---------- Data

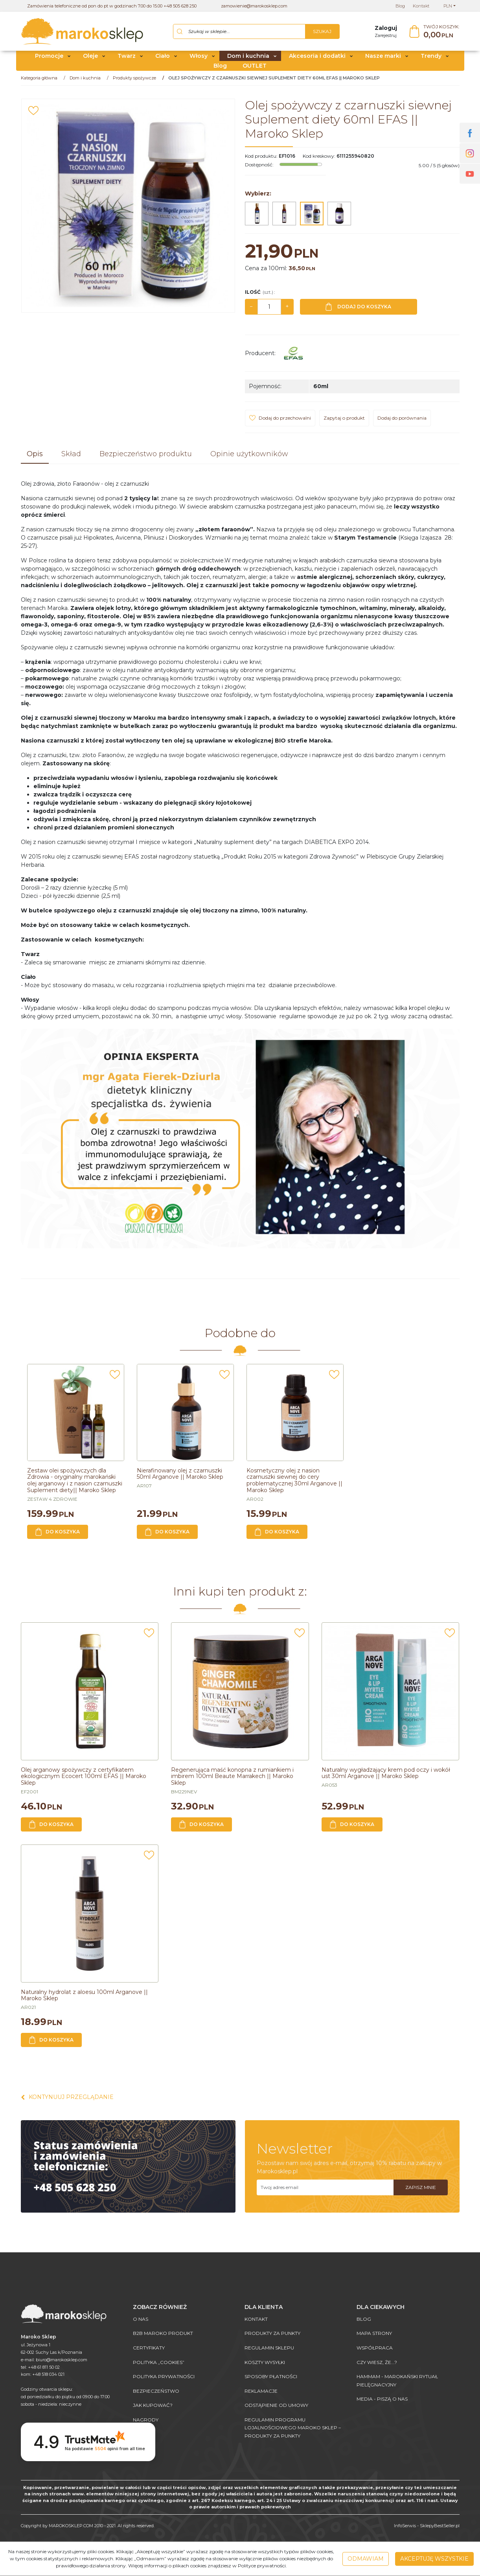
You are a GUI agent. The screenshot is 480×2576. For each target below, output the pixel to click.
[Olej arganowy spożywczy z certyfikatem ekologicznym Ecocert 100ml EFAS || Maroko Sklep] (83, 1776)
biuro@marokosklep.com (61, 2359)
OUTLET (255, 66)
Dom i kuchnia (248, 56)
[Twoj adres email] (325, 2187)
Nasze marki (383, 56)
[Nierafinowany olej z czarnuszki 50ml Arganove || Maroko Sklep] (180, 1474)
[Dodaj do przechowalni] (33, 111)
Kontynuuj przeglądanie (67, 2097)
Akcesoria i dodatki (317, 56)
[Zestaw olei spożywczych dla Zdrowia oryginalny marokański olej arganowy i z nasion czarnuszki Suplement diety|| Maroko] (74, 1480)
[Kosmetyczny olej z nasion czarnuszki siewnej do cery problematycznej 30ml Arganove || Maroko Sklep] (294, 1480)
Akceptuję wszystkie (434, 2558)
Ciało (162, 56)
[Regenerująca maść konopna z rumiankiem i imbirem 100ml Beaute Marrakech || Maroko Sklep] (232, 1776)
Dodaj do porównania (402, 418)
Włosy (198, 56)
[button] (35, 455)
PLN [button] (447, 6)
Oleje (90, 56)
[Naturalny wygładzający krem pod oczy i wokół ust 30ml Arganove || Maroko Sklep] (386, 1773)
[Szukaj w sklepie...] (239, 31)
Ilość (260, 292)
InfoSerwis (405, 2525)
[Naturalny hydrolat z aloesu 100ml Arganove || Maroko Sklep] (84, 1995)
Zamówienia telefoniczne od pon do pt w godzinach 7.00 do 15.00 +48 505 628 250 (112, 6)
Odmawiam (366, 2558)
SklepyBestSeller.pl (440, 2525)
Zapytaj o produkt (344, 418)
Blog (220, 66)
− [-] (251, 306)
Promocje (49, 56)
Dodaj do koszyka (358, 307)
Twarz (127, 56)
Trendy (431, 56)
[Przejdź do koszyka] (441, 32)
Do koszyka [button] (57, 1532)
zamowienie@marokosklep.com (254, 6)
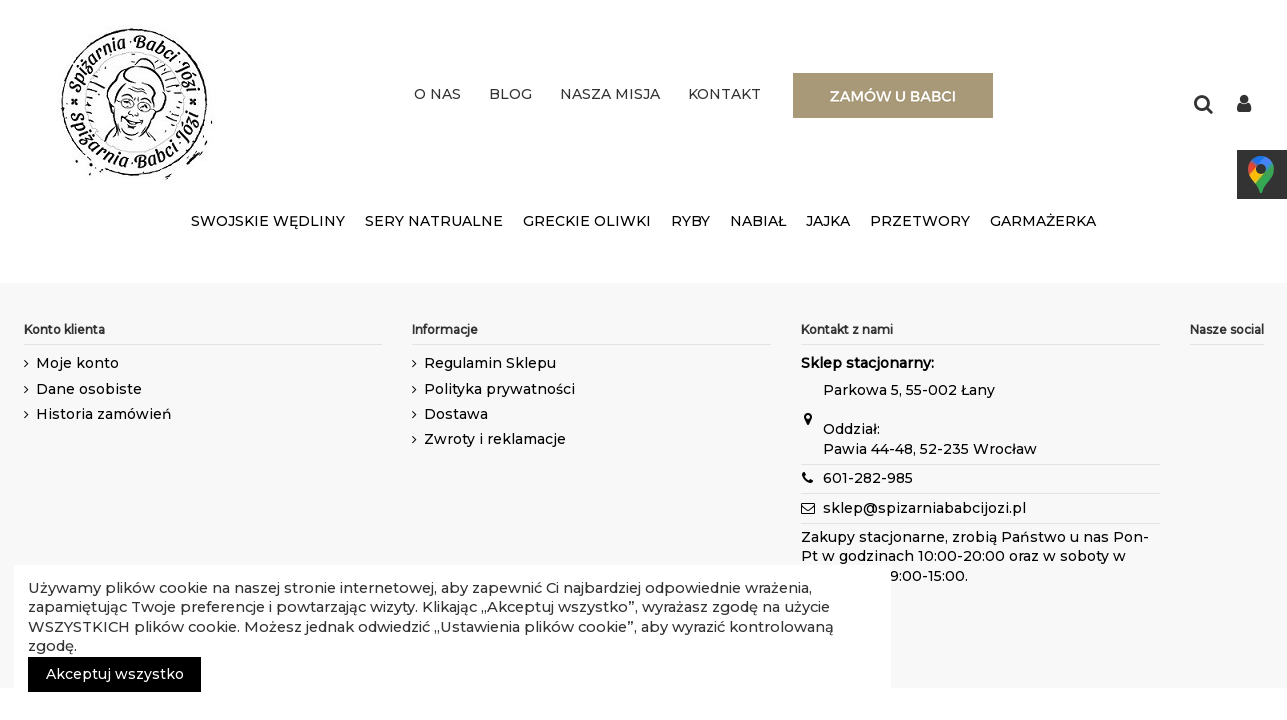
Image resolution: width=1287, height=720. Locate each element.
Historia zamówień (104, 414)
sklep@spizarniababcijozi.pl (924, 508)
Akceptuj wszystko (115, 674)
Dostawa (456, 414)
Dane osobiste (89, 389)
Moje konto (77, 363)
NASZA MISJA (610, 94)
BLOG (510, 94)
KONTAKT (724, 94)
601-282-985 (868, 478)
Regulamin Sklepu (490, 363)
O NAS (437, 94)
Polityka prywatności (499, 389)
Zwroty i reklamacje (495, 439)
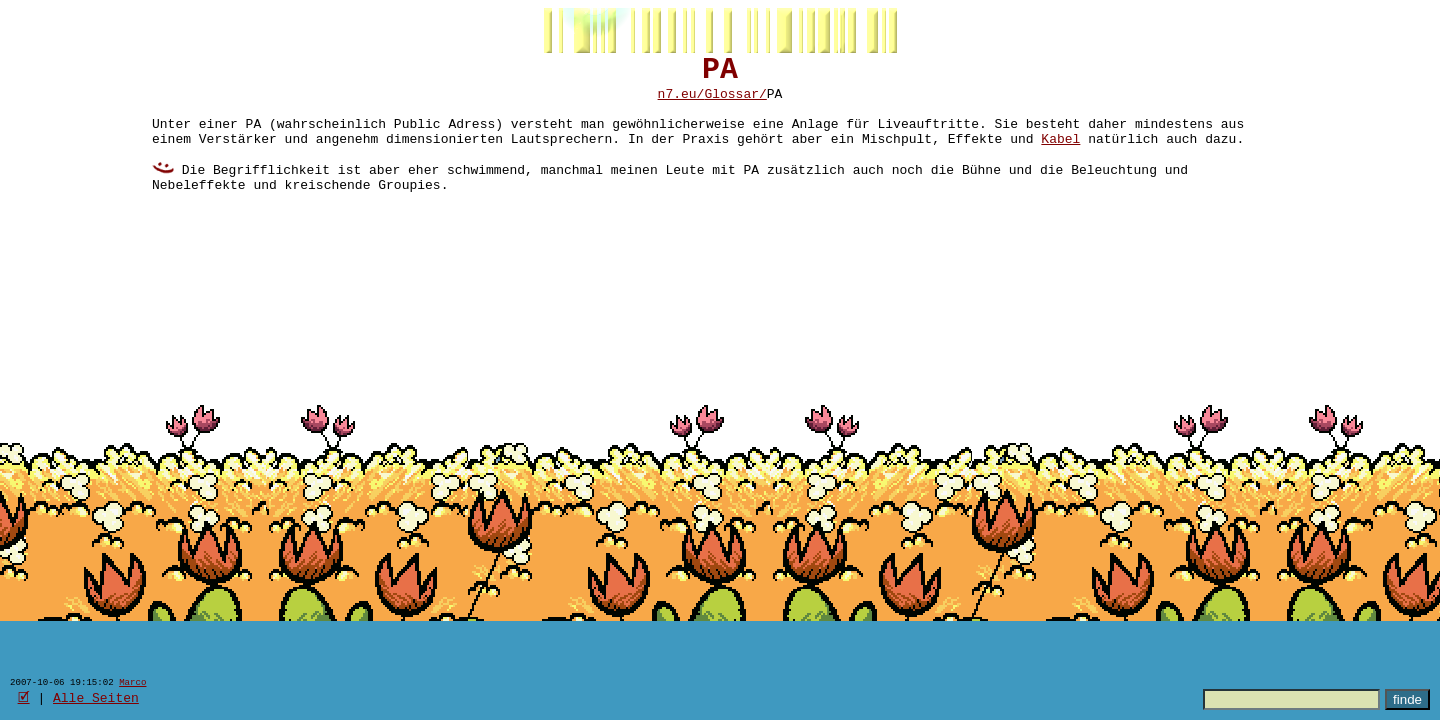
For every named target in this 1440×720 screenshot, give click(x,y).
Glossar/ (735, 103)
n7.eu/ (681, 103)
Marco (132, 681)
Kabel (1060, 157)
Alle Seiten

--------------------

▶ Exercise requirements:
The answer should consist only of the lines above from the one with "[Przejdź do koszyka] (441, 32)" through the one with "KONTAKT (724, 94)", repeated exactly, with no pictures among them.

▶ Solution for this exercise:
[Przejdź do koszyka] (441, 32)
Do koszyka [button] (57, 1532)
zamowienie@marokosklep.com (254, 6)
Image resolution: width=1287, height=720. Locate each element.
Historia zamówień (104, 414)
sklep@spizarniababcijozi.pl (924, 508)
Akceptuj wszystko (115, 674)
Dostawa (456, 414)
Dane osobiste (89, 389)
Moje konto (77, 363)
NASZA MISJA (610, 94)
BLOG (510, 94)
KONTAKT (724, 94)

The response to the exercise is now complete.